Segment Start: PROVIDED INFORMATION

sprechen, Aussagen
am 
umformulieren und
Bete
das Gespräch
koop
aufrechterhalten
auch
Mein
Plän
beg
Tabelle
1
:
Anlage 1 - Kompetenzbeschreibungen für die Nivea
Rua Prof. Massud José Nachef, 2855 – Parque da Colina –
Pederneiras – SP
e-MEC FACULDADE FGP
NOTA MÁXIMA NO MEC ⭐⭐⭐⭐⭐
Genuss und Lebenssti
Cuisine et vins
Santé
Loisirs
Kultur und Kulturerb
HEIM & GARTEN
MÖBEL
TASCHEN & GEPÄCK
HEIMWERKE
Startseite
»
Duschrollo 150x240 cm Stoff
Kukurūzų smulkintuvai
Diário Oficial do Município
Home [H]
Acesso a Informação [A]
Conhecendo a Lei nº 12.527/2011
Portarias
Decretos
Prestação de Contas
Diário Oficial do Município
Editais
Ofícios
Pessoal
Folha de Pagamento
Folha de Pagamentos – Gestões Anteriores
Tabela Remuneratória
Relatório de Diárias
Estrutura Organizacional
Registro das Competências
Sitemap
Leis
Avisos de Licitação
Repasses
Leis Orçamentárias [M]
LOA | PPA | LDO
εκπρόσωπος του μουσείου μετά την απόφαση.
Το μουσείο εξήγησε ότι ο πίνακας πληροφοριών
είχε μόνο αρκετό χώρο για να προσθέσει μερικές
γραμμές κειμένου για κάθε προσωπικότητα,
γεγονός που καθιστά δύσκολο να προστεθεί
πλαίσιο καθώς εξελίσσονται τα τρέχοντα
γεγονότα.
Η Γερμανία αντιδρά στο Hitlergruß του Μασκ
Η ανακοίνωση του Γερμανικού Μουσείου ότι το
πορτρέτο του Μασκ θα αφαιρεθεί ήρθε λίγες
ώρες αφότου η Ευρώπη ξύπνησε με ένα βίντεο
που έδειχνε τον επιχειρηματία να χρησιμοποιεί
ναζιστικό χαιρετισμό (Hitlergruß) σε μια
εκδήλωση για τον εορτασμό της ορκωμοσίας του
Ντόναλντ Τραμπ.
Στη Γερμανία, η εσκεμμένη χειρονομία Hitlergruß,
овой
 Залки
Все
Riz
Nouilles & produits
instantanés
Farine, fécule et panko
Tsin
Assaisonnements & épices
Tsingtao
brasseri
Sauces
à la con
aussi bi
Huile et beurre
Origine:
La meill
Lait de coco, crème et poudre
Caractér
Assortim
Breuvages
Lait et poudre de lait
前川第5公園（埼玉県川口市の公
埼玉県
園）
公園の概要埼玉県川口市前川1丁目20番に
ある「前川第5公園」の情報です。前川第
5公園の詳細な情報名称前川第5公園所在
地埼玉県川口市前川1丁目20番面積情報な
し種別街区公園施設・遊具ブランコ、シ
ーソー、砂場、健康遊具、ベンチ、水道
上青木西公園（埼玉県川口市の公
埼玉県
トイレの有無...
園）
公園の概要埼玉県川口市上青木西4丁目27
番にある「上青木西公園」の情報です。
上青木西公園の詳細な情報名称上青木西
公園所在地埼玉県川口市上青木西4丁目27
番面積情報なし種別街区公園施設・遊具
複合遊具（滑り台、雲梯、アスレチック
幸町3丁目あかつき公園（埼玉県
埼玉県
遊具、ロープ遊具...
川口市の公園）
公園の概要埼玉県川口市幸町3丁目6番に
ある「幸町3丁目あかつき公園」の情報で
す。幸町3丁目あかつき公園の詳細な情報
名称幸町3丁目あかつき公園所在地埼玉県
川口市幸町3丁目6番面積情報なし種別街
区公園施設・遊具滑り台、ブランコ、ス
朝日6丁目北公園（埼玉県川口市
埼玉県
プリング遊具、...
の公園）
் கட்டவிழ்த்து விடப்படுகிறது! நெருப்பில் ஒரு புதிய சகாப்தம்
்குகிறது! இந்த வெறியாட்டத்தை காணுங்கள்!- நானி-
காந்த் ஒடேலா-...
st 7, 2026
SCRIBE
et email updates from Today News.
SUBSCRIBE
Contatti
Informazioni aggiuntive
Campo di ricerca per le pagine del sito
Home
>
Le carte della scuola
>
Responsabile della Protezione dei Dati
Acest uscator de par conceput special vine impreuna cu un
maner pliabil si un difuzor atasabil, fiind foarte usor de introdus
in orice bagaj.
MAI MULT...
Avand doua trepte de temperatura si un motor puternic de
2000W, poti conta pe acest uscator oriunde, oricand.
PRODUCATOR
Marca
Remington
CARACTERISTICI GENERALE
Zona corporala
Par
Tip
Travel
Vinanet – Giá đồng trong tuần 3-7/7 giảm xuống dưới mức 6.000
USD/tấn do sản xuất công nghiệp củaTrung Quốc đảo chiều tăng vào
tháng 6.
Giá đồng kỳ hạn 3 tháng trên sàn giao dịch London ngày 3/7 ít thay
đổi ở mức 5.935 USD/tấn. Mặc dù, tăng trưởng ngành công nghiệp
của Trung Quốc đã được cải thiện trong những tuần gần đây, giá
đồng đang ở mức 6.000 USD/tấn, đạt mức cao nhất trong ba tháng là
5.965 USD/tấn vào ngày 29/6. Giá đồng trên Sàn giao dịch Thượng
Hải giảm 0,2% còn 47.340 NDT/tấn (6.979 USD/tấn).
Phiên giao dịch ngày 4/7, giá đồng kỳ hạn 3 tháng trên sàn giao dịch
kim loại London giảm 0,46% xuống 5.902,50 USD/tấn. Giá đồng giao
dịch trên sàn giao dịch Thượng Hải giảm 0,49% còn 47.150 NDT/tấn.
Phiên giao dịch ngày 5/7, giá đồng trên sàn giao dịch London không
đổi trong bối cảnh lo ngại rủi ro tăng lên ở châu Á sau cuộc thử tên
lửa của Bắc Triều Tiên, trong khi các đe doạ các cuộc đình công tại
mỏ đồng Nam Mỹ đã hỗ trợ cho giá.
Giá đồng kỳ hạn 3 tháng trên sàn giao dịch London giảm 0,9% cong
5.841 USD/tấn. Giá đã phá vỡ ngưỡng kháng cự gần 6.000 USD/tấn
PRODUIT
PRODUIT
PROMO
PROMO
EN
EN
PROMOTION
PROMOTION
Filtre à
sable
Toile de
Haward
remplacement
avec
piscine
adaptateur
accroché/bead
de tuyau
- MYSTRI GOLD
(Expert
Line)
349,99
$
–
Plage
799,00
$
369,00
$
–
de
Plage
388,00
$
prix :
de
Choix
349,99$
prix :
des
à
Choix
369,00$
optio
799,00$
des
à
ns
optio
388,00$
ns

Segment End: PROVIDED INFORMATION

__PROBLEM__
Filter the entries down to the lines containing "Thượng". Copy each of those lines.

__ANSWER BELOW__
5.965 USD/tấn vào ngày 29/6. Giá đồng trên Sàn giao dịch Thượng
dịch trên sàn giao dịch Thượng Hải giảm 0,49% còn 47.150 NDT/tấn.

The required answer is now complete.